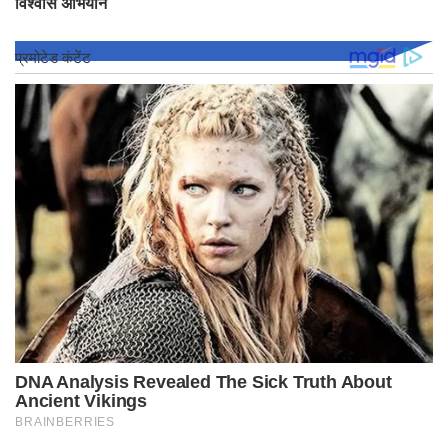
विश्वास अभियान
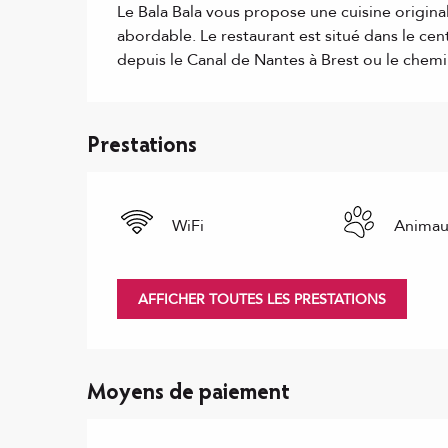
Le Bala Bala vous propose une cuisine originale
abordable. Le restaurant est situé dans le cen
depuis le Canal de Nantes à Brest ou le chemin
Prestations
WiFi
Animau
AFFICHER TOUTES LES PRESTATIONS
Moyens de paiement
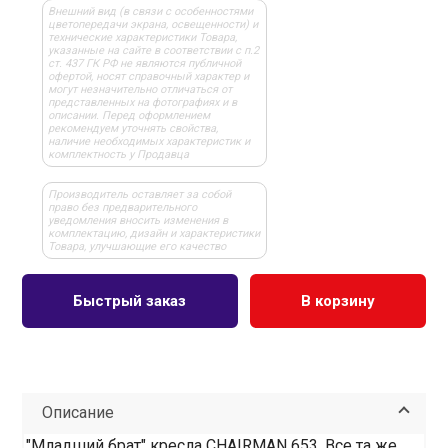
Внешний вид (в связи с особенностями
цветопередачи экрана, освещенности) и
технические характеристики Товара,
указанные на сайте в соответствии с п.2
ст. 437 ГК РФ не являются публичной
офертой, носят справочный характер и
могут незначительно отличаться от
представленных на фотографиях и в
описании. Перед оформлением
рекомендуем уточнять свойства,
наличие необходимых характеристик и
комплектность у Продавца
Производитель оставляет за собой
право без предварительного
уведомления вносить изменения в
комплектацию, дизайн и характеристики
Товара, улучшающие его качество
Быстрый заказ
В корзину
Описание
"Младший брат" кресла CHAIRMAN 653. Все та же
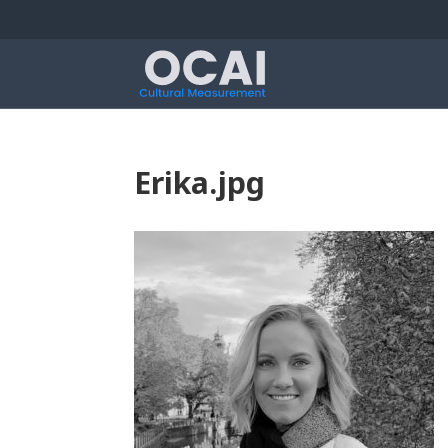
Erika.jpg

---

:: EXERCISE DETAILS ::
Go through the records. Copy each line where "Товара" appears.

:: SOLUTION FOR THIS TASK ::
технические характеристики Товара,
Товара, улучшающие его качество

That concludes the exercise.